BEGIN

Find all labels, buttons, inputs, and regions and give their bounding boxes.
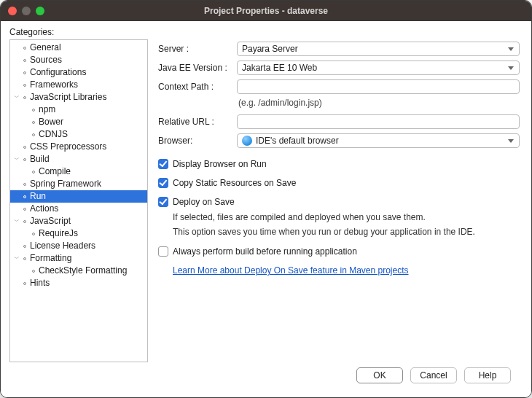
tree-item-bower[interactable]: Bower — [10, 116, 147, 128]
tree-item-checkstyle[interactable]: CheckStyle Formatting — [10, 265, 147, 277]
bullet-icon — [23, 208, 26, 211]
bullet-icon — [23, 282, 26, 285]
tree-item-label: Bower — [39, 116, 147, 128]
tree-item-label: npm — [39, 104, 147, 116]
tree-toggle-spacer — [22, 168, 29, 176]
bullet-icon — [23, 183, 26, 186]
tree-item-frameworks[interactable]: Frameworks — [10, 79, 147, 91]
tree-item-sources[interactable]: Sources — [10, 54, 147, 66]
tree-item-javascript[interactable]: ﹀JavaScript — [10, 215, 147, 227]
project-properties-dialog: Project Properties - dataverse Categorie… — [0, 0, 532, 398]
tree-item-license[interactable]: License Headers — [10, 240, 147, 252]
tree-item-label: Run — [30, 190, 147, 203]
tree-item-label: Configurations — [30, 66, 147, 79]
tree-toggle-spacer — [22, 268, 29, 275]
categories-tree[interactable]: GeneralSourcesConfigurationsFrameworks﹀J… — [9, 39, 148, 362]
relurl-label: Relative URL : — [158, 117, 237, 127]
display-browser-checkbox[interactable]: Display Browser on Run — [158, 156, 520, 172]
bullet-icon — [23, 146, 26, 149]
checkbox-icon — [158, 197, 168, 207]
browser-label: Browser: — [158, 136, 237, 146]
tree-item-label: JavaScript — [30, 215, 147, 227]
bullet-icon — [23, 96, 26, 99]
dialog-body: Categories: GeneralSourcesConfigurations… — [1, 21, 531, 397]
globe-icon — [242, 136, 252, 146]
help-button[interactable]: Help — [464, 367, 511, 383]
ok-button[interactable]: OK — [356, 367, 403, 383]
tree-item-jslibs[interactable]: ﹀JavaScript Libraries — [10, 91, 147, 104]
categories-label: Categories: — [9, 26, 523, 39]
tree-item-requirejs[interactable]: RequireJs — [10, 227, 147, 240]
window-controls — [1, 7, 44, 15]
bullet-icon — [23, 59, 26, 62]
tree-item-label: Sources — [30, 54, 147, 66]
context-path-input[interactable] — [237, 79, 520, 94]
relative-url-input[interactable] — [237, 114, 520, 129]
dialog-footer: OK Cancel Help — [9, 362, 523, 397]
tree-item-hints[interactable]: Hints — [10, 277, 147, 289]
tree-toggle-spacer — [13, 243, 20, 250]
deploy-on-save-label: Deploy on Save — [173, 197, 235, 207]
browser-select[interactable]: IDE's default browser — [237, 133, 520, 148]
zoom-icon[interactable] — [36, 7, 44, 15]
tree-item-spring[interactable]: Spring Framework — [10, 178, 147, 190]
tree-toggle-spacer — [13, 82, 20, 89]
bullet-icon — [32, 121, 35, 124]
copy-static-checkbox[interactable]: Copy Static Resources on Save — [158, 175, 520, 191]
run-panel: Server : Payara Server Java EE Version :… — [155, 39, 523, 362]
tree-item-label: RequireJs — [39, 227, 147, 240]
bullet-icon — [23, 47, 26, 50]
tree-item-label: Hints — [30, 277, 147, 289]
tree-item-configurations[interactable]: Configurations — [10, 66, 147, 79]
always-build-checkbox[interactable]: Always perform build before running appl… — [158, 243, 520, 260]
tree-item-npm[interactable]: npm — [10, 104, 147, 116]
tree-toggle-spacer — [13, 69, 20, 77]
chevron-down-icon[interactable]: ﹀ — [13, 156, 20, 163]
chevron-down-icon[interactable]: ﹀ — [13, 218, 20, 225]
cancel-button[interactable]: Cancel — [410, 367, 457, 383]
javaee-value: Jakarta EE 10 Web — [242, 63, 317, 73]
tree-item-actions[interactable]: Actions — [10, 203, 147, 215]
bullet-icon — [23, 84, 26, 87]
copy-static-label: Copy Static Resources on Save — [173, 178, 296, 188]
tree-item-label: JavaScript Libraries — [30, 91, 147, 104]
context-hint: (e.g. /admin/login.jsp) — [237, 96, 520, 112]
server-value: Payara Server — [242, 44, 298, 54]
chevron-down-icon[interactable]: ﹀ — [13, 255, 20, 262]
tree-toggle-spacer — [13, 144, 20, 151]
tree-item-label: CDNJS — [39, 128, 147, 141]
tree-item-build[interactable]: ﹀Build — [10, 153, 147, 165]
deploy-on-save-checkbox[interactable]: Deploy on Save — [158, 194, 520, 210]
tree-toggle-spacer — [22, 106, 29, 114]
tree-item-csspre[interactable]: CSS Preprocessors — [10, 141, 147, 153]
bullet-icon — [23, 220, 26, 223]
tree-toggle-spacer — [22, 119, 29, 126]
bullet-icon — [23, 257, 26, 260]
tree-toggle-spacer — [13, 44, 20, 52]
window-title: Project Properties - dataverse — [1, 6, 531, 16]
browser-value: IDE's default browser — [256, 136, 339, 146]
tree-toggle-spacer — [13, 206, 20, 213]
checkbox-icon — [158, 178, 168, 188]
tree-item-compile[interactable]: Compile — [10, 165, 147, 178]
display-browser-label: Display Browser on Run — [173, 159, 267, 169]
bullet-icon — [23, 245, 26, 248]
tree-item-label: Formatting — [30, 252, 147, 265]
tree-item-general[interactable]: General — [10, 42, 147, 54]
tree-item-label: CSS Preprocessors — [30, 141, 147, 153]
tree-item-label: General — [30, 42, 147, 54]
tree-toggle-spacer — [13, 181, 20, 188]
chevron-down-icon[interactable]: ﹀ — [13, 94, 20, 101]
bullet-icon — [23, 158, 26, 161]
tree-item-label: Compile — [39, 165, 147, 178]
server-select[interactable]: Payara Server — [237, 42, 520, 56]
tree-item-cdnjs[interactable]: CDNJS — [10, 128, 147, 141]
tree-item-formatting[interactable]: ﹀Formatting — [10, 252, 147, 265]
tree-item-run[interactable]: Run — [10, 190, 147, 203]
tree-item-label: Frameworks — [30, 79, 147, 91]
close-icon[interactable] — [8, 7, 17, 15]
minimize-icon[interactable] — [22, 7, 31, 15]
javaee-select[interactable]: Jakarta EE 10 Web — [237, 61, 520, 75]
tree-toggle-spacer — [22, 230, 29, 238]
learn-more-link[interactable]: Learn More about Deploy On Save feature … — [158, 260, 409, 276]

END

▶ **Directions**:
The records above should be reproduced exactly, with no pictures included.

▶ **Output of the task**:
Find all labels, buttons, inputs, and regions and give their bounding boxes.
tree-item-bower[interactable]: Bower — [10, 116, 147, 128]
tree-item-checkstyle[interactable]: CheckStyle Formatting — [10, 265, 147, 277]
bullet-icon — [23, 208, 26, 211]
bullet-icon — [23, 282, 26, 285]
tree-item-label: Bower — [39, 116, 147, 128]
tree-item-label: npm — [39, 104, 147, 116]
tree-toggle-spacer — [22, 168, 29, 176]
bullet-icon — [23, 183, 26, 186]
tree-item-frameworks[interactable]: Frameworks — [10, 79, 147, 91]
tree-item-sources[interactable]: Sources — [10, 54, 147, 66]
tree-item-javascript[interactable]: ﹀JavaScript — [10, 215, 147, 227]
project-properties-dialog: Project Properties - dataverse Categorie… — [0, 0, 532, 398]
tree-item-license[interactable]: License Headers — [10, 240, 147, 252]
tree-item-label: Run — [30, 190, 147, 203]
tree-item-label: Configurations — [30, 66, 147, 79]
tree-toggle-spacer — [22, 268, 29, 275]
categories-tree[interactable]: GeneralSourcesConfigurationsFrameworks﹀J… — [9, 39, 148, 362]
relurl-label: Relative URL : — [158, 117, 237, 127]
display-browser-checkbox[interactable]: Display Browser on Run — [158, 156, 520, 172]
bullet-icon — [23, 146, 26, 149]
checkbox-icon — [158, 197, 168, 207]
browser-label: Browser: — [158, 136, 237, 146]
tree-item-label: JavaScript — [30, 215, 147, 227]
bullet-icon — [23, 96, 26, 99]
dialog-body: Categories: GeneralSourcesConfigurations… — [1, 21, 531, 397]
globe-icon — [242, 136, 252, 146]
help-button[interactable]: Help — [464, 367, 511, 383]
ok-button[interactable]: OK — [356, 367, 403, 383]
tree-item-jslibs[interactable]: ﹀JavaScript Libraries — [10, 91, 147, 104]
categories-label: Categories: — [9, 26, 523, 39]
tree-item-requirejs[interactable]: RequireJs — [10, 227, 147, 240]
window-controls — [1, 7, 44, 15]
bullet-icon — [23, 59, 26, 62]
tree-item-label: Sources — [30, 54, 147, 66]
context-path-input[interactable] — [237, 79, 520, 94]
relative-url-input[interactable] — [237, 114, 520, 129]
dialog-footer: OK Cancel Help — [9, 362, 523, 397]
tree-item-hints[interactable]: Hints — [10, 277, 147, 289]
tree-toggle-spacer — [13, 243, 20, 250]
deploy-on-save-label: Deploy on Save — [173, 197, 235, 207]
browser-select[interactable]: IDE's default browser — [237, 133, 520, 148]
zoom-icon[interactable] — [36, 7, 44, 15]
tree-item-spring[interactable]: Spring Framework — [10, 178, 147, 190]
tree-toggle-spacer — [13, 82, 20, 89]
bullet-icon — [32, 121, 35, 124]
copy-static-checkbox[interactable]: Copy Static Resources on Save — [158, 175, 520, 191]
run-panel: Server : Payara Server Java EE Version :… — [155, 39, 523, 362]
tree-item-label: RequireJs — [39, 227, 147, 240]
bullet-icon — [23, 47, 26, 50]
tree-item-label: Hints — [30, 277, 147, 289]
tree-item-configurations[interactable]: Configurations — [10, 66, 147, 79]
always-build-checkbox[interactable]: Always perform build before running appl… — [158, 243, 520, 260]
tree-item-npm[interactable]: npm — [10, 104, 147, 116]
tree-toggle-spacer — [13, 69, 20, 77]
chevron-down-icon[interactable]: ﹀ — [13, 156, 20, 163]
chevron-down-icon[interactable]: ﹀ — [13, 218, 20, 225]
cancel-button[interactable]: Cancel — [410, 367, 457, 383]
javaee-value: Jakarta EE 10 Web — [242, 63, 317, 73]
tree-item-actions[interactable]: Actions — [10, 203, 147, 215]
bullet-icon — [23, 84, 26, 87]
copy-static-label: Copy Static Resources on Save — [173, 178, 296, 188]
tree-item-label: JavaScript Libraries — [30, 91, 147, 104]
context-hint: (e.g. /admin/login.jsp) — [237, 96, 520, 112]
server-value: Payara Server — [242, 44, 298, 54]
chevron-down-icon[interactable]: ﹀ — [13, 255, 20, 262]
tree-toggle-spacer — [13, 144, 20, 151]
tree-item-label: CDNJS — [39, 128, 147, 141]
tree-item-build[interactable]: ﹀Build — [10, 153, 147, 165]
deploy-on-save-checkbox[interactable]: Deploy on Save — [158, 194, 520, 210]
tree-toggle-spacer — [22, 106, 29, 114]
tree-item-csspre[interactable]: CSS Preprocessors — [10, 141, 147, 153]
bullet-icon — [23, 220, 26, 223]
tree-toggle-spacer — [22, 119, 29, 126]
bullet-icon — [23, 257, 26, 260]
tree-toggle-spacer — [13, 44, 20, 52]
window-title: Project Properties - dataverse — [1, 6, 531, 16]
browser-value: IDE's default browser — [256, 136, 339, 146]
tree-toggle-spacer — [13, 206, 20, 213]
checkbox-icon — [158, 178, 168, 188]
tree-item-compile[interactable]: Compile — [10, 165, 147, 178]
display-browser-label: Display Browser on Run — [173, 159, 267, 169]
bullet-icon — [23, 245, 26, 248]
tree-item-label: Formatting — [30, 252, 147, 265]
tree-item-general[interactable]: General — [10, 42, 147, 54]
tree-item-label: CSS Preprocessors — [30, 141, 147, 153]
tree-item-label: General — [30, 42, 147, 54]
tree-toggle-spacer — [13, 181, 20, 188]
chevron-down-icon[interactable]: ﹀ — [13, 94, 20, 101]
bullet-icon — [23, 158, 26, 161]
tree-item-label: Compile — [39, 165, 147, 178]
server-select[interactable]: Payara Server — [237, 42, 520, 56]
tree-item-cdnjs[interactable]: CDNJS — [10, 128, 147, 141]
tree-item-formatting[interactable]: ﹀Formatting — [10, 252, 147, 265]
tree-item-run[interactable]: Run — [10, 190, 147, 203]
tree-item-label: Frameworks — [30, 79, 147, 91]
close-icon[interactable] — [8, 7, 17, 15]
minimize-icon[interactable] — [22, 7, 31, 15]
javaee-select[interactable]: Jakarta EE 10 Web — [237, 61, 520, 75]
tree-toggle-spacer — [22, 230, 29, 238]
learn-more-link[interactable]: Learn More about Deploy On Save feature … — [158, 260, 409, 276]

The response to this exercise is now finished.